Fig. 1 shows the microstructure of interface, HAZ and welding zone of specimens. The martensitic phase can be seen in HAZ and interface of base metal and E7018 welding metal, (Fig. 1a and b). The use of Ni-electrode (CNi7018) prevents martensitic phase formation (Fig. 1c). In this specimen instead of forming hard martensitic phase, the D and E type of graphite phase has been formed in the interface. Formation of brittle carbides and martensitic phases depends on cooling rate and dilution of alloying elements. Previous studies show that [7–9] using Ni electrode help carbon to precipitate in its free form as graphite. D and E type of graphite can form in association with higher cooling rate [16]. In fact, by using Ni electrode, the experimental cooling rate is below the critical rate, which is necessarily for the martensitic phase formation, but it is still higher than the normal cooling rate. Thus the graphite phase at interface tends to form into dendrite shape (D and E type).

Fig. 1.

Microstructure of different welded specimens, (a and b) C7018, (c) CNi and (d) CNiHF.


Also the low thermal expansion coefficient of nickel as a filler metal can help to reduce the risk of HAZ cracking [9].

The microstructure of martensitic phase at the interface of Ni and hardening electrode (CNiHF) is shown in Fig. 1(d). Martensitic phase is formed in welding zone, because of high alloying elements such as Cr. Furthermore, as it can be seen in Fig. 1(d), the width of martensitic phases and retained austenite (white areas) increases when approaching to interface. It is related to the step down in cooling rate and high concentration of Ni near the interface. Increasing the Ni content in steel composition caused stabilization of the austenite phase and therefore the retained austenite is increased [17,18].

3.2Abrasion properties

Fig. 2 shows the results of pin-on-disk test. According to ASTM G99 the abrasion resistance of the samples is calculated by the weight loss of the specimen in a specific distance. The list of samples and the welding procedure are presented in Table 2. Lower weight loss shows a higher abrasion resistance. It was observed that the weight loss of the base metal and CNi is higher than the other ones. It was also detected that, for shorter sliding distances, the weight loss of CNiHF specimen is the lowest one. It means that the abrasion resistance of the hardening electrode is higher than the other ones. It is due to its high alloying elements like Cr that result in generation of martensitic phase at the surface.

Fig. 2.

The weight loss of samples at pin on disk test.
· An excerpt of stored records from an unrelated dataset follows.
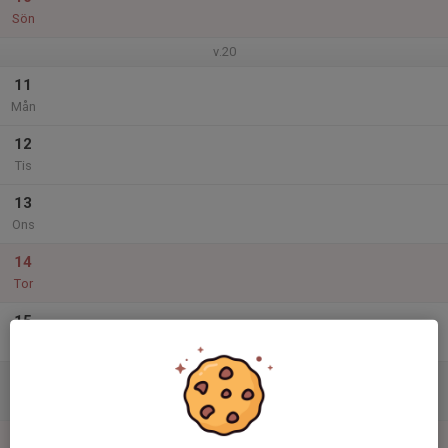
Sön
v.20
11
Mån
12
Tis
13
Ons
14
Tor
15
Fre
16
Lör
17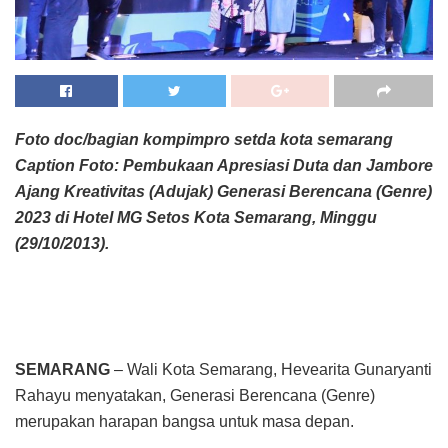
Foto doc/bagian kompimpro setda kota semarang
Caption Foto: Pembukaan Apresiasi Duta dan Jambore
Ajang Kreativitas (Adujak) Generasi Berencana (Genre)
2023 di Hotel MG Setos Kota Semarang, Minggu
(29/10/2013).
SEMARANG
– Wali Kota Semarang, Hevearita Gunaryanti
Rahayu menyatakan, Generasi Berencana (Genre)
merupakan harapan bangsa untuk masa depan.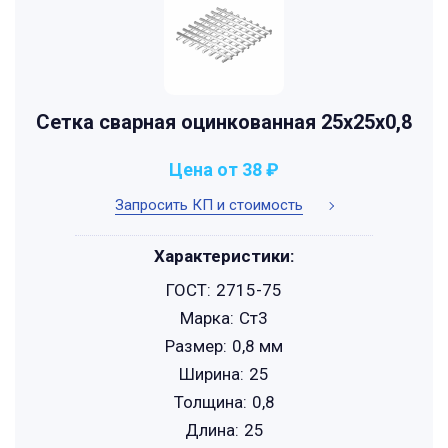
Сетка сварная оцинкованная 25х25х0,8
Цена от 38 ₽
Запросить КП и стоимость
Характеристики:
ГОСТ:
2715-75
Марка:
Ст3
Размер:
0,8 мм
Ширина:
25
Толщина:
0,8
Длина:
25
It can be seen that the abrasion resistance of CNi7018, for shorter sliding distances, is approximately the same as the C7018 and after that it increases for C7018. As it is shown in Fig. 1, welding of the base metal by E7018 and EN14700 electrodes generate those hard phases in fusion zone, interface and HAZ. Indeed, this could be the reason for differences in abrasion resistance of C and CNi compared to the other specimens. This is to say that the low abrasion resistance of C and CNi is related to the lack of martensitic and carbide as hard phases in the matrix.

It can be also seen in Fig. 2 that the weight loss for CNiHF and CNi7018 increases after approximately 120m. For both CNi7018 and CNiHF the weight loss rate decreases between 250m and 390m. This is due to the presence of hard phases in the weld interface.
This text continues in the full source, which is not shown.